Task material Start Marker
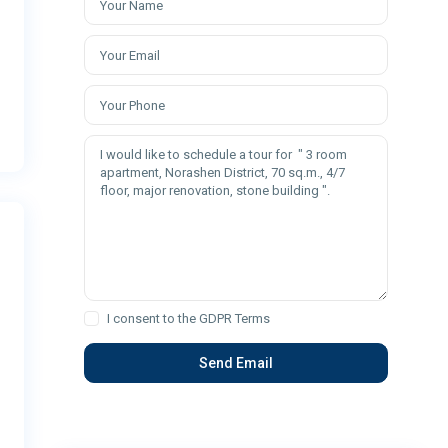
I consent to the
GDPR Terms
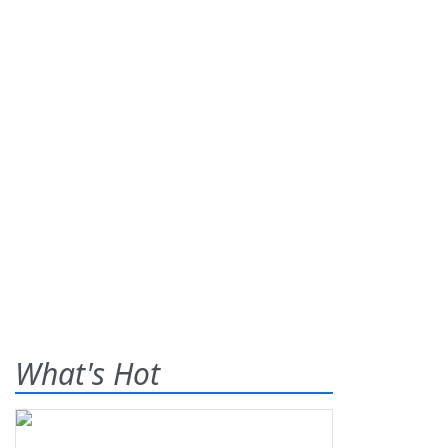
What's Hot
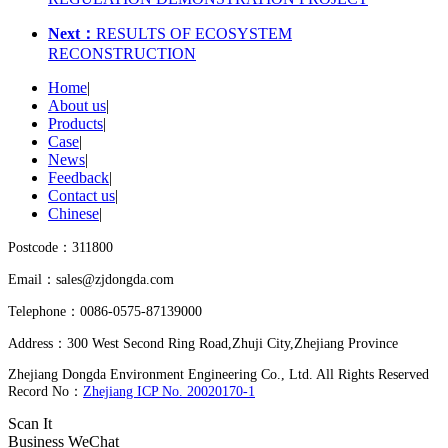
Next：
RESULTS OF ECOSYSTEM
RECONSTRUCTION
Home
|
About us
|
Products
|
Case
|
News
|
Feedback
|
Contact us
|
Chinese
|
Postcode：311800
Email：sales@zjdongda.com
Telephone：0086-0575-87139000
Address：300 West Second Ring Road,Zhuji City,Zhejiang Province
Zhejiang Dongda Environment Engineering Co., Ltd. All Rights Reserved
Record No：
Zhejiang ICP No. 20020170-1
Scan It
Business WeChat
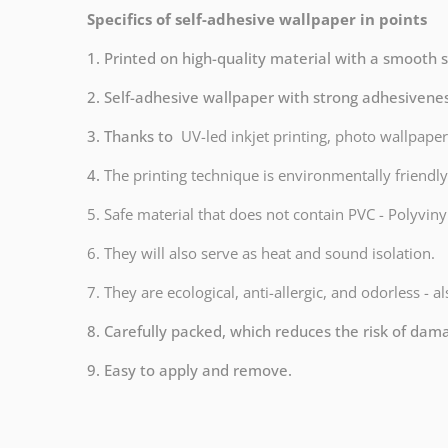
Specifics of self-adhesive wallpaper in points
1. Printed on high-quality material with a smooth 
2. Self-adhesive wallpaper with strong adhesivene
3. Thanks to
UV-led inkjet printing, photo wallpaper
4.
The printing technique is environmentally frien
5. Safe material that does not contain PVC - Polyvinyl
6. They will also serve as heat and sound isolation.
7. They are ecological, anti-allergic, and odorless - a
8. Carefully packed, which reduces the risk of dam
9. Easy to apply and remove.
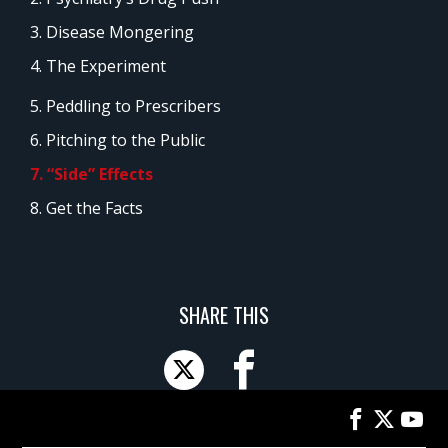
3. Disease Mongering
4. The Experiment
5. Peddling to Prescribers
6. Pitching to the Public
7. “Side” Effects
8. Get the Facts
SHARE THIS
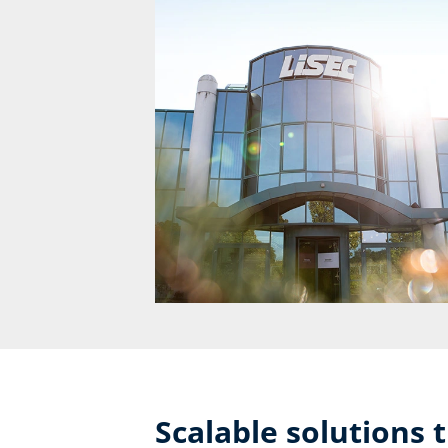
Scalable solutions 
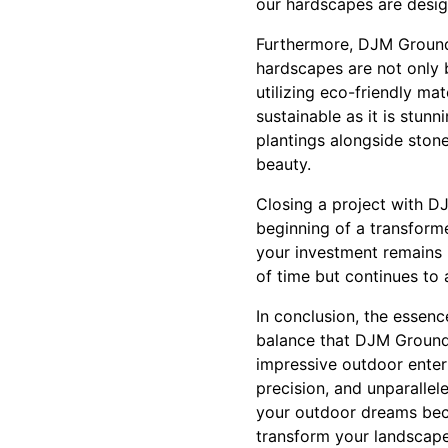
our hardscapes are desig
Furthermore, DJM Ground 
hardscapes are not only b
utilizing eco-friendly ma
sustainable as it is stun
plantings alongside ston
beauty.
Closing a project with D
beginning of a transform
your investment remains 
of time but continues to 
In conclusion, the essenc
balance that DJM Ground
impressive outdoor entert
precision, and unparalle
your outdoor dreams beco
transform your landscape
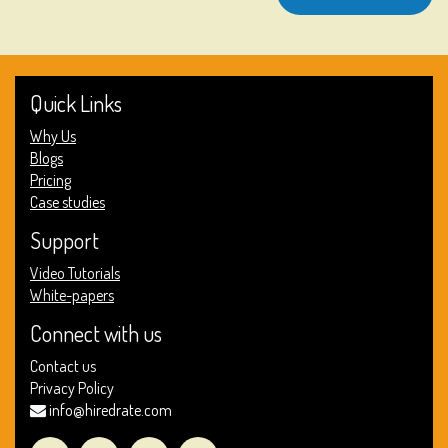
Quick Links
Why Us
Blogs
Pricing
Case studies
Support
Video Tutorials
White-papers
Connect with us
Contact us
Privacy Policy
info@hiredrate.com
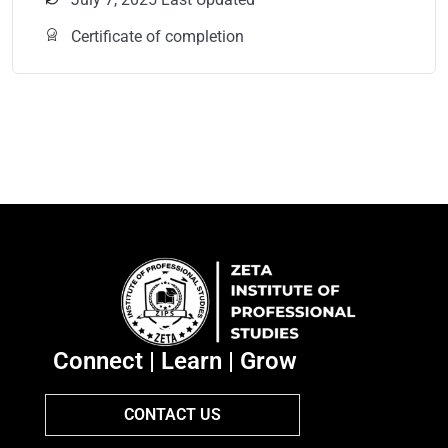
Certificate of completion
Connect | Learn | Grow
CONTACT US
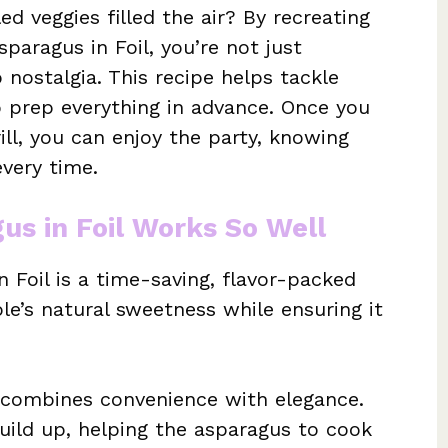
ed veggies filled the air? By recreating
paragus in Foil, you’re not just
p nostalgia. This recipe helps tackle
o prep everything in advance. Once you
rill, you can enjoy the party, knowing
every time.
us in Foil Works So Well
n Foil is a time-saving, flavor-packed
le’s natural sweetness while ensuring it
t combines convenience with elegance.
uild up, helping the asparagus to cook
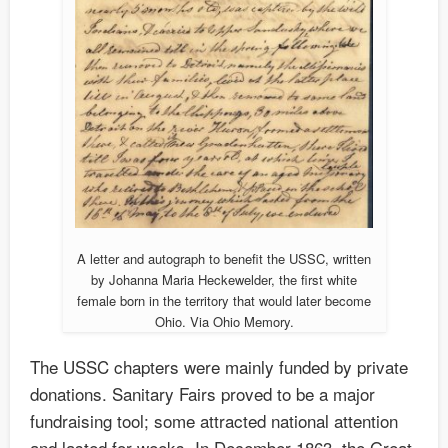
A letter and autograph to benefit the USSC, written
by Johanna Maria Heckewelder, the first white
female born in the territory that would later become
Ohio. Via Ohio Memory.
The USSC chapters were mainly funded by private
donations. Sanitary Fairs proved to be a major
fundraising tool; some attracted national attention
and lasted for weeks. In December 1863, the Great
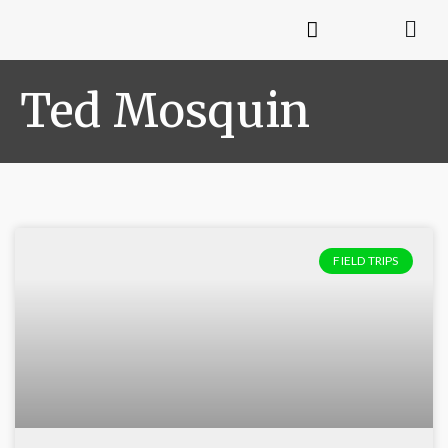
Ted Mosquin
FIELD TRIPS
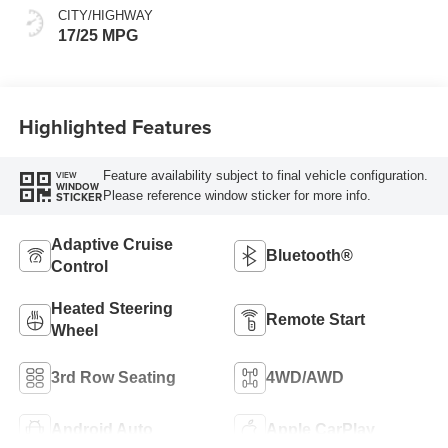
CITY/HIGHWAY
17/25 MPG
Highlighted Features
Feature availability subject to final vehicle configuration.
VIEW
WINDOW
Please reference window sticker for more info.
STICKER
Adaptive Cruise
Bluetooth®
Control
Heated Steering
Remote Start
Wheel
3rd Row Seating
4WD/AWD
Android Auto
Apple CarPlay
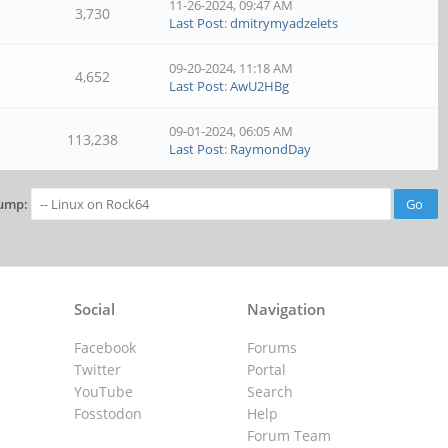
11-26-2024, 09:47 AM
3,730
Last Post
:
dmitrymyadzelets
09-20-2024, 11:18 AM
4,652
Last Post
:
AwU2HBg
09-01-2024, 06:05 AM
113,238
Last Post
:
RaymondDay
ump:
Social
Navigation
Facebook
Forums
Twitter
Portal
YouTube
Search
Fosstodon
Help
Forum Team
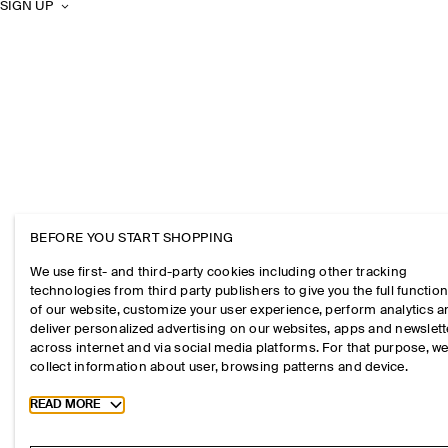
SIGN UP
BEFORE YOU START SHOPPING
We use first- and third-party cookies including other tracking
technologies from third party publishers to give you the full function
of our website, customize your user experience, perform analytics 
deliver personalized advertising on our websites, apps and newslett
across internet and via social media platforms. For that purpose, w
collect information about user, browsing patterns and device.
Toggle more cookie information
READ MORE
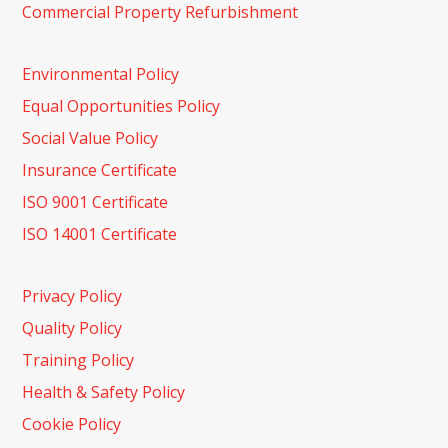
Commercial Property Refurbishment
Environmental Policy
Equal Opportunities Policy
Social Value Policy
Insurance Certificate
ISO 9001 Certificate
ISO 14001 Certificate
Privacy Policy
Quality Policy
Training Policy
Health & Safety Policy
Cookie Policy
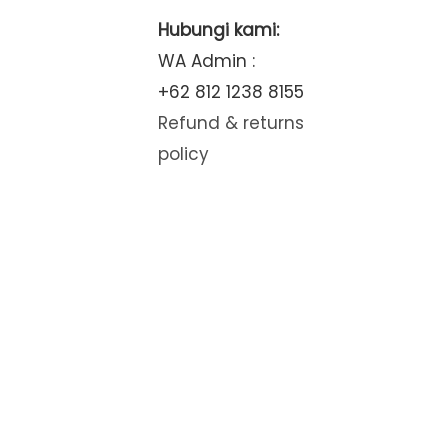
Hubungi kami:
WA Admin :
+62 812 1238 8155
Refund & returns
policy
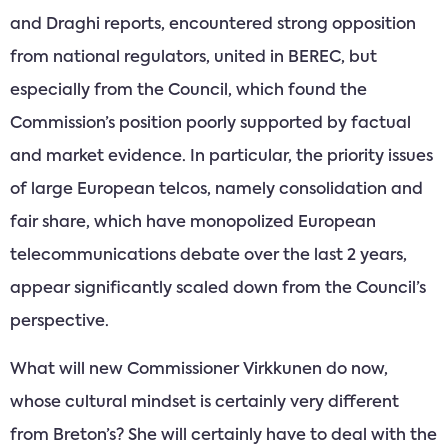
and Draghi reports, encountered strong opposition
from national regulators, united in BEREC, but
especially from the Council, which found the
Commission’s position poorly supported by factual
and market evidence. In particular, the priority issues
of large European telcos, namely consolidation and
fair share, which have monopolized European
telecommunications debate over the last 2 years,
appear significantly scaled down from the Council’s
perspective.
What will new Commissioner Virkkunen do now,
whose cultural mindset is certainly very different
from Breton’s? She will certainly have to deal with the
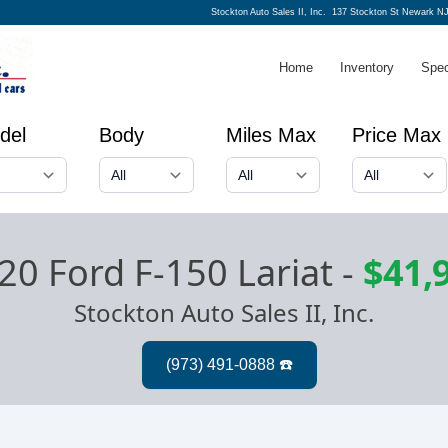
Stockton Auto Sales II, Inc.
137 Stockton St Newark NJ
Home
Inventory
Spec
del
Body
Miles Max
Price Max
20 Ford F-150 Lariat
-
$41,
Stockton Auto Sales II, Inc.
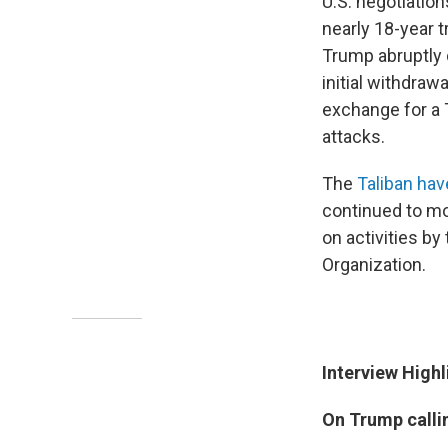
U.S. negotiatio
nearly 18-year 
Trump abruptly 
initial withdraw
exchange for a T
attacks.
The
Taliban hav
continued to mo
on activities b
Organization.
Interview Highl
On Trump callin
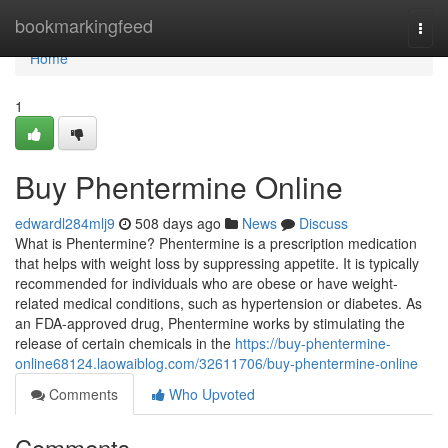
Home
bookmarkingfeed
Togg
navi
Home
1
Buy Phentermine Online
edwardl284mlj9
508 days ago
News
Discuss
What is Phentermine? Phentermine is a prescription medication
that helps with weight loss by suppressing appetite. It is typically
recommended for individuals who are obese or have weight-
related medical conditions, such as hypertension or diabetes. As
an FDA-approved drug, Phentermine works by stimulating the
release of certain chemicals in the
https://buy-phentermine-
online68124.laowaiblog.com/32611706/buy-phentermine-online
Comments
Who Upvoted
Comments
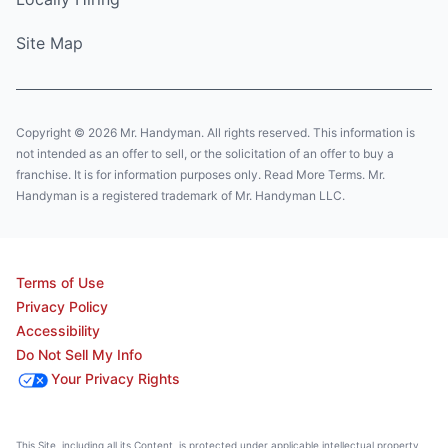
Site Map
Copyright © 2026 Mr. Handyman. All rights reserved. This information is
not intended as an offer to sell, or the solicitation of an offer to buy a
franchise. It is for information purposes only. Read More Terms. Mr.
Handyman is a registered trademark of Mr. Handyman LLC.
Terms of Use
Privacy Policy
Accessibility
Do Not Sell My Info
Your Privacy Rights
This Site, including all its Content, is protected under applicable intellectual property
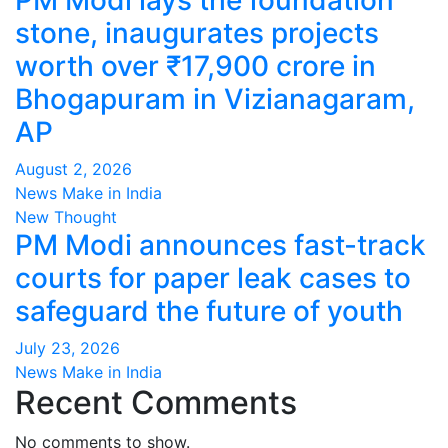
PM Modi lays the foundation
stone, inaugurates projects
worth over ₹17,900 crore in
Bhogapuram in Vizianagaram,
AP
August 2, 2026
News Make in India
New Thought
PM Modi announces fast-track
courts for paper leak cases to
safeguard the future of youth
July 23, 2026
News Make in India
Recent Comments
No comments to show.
Task material End Marker
What the exercise asks: Find every line in the records above that holds the word "over", and copy each one.

Solution below:
telecommunications debate over the last 2 years,
worth over ₹17,900 crore in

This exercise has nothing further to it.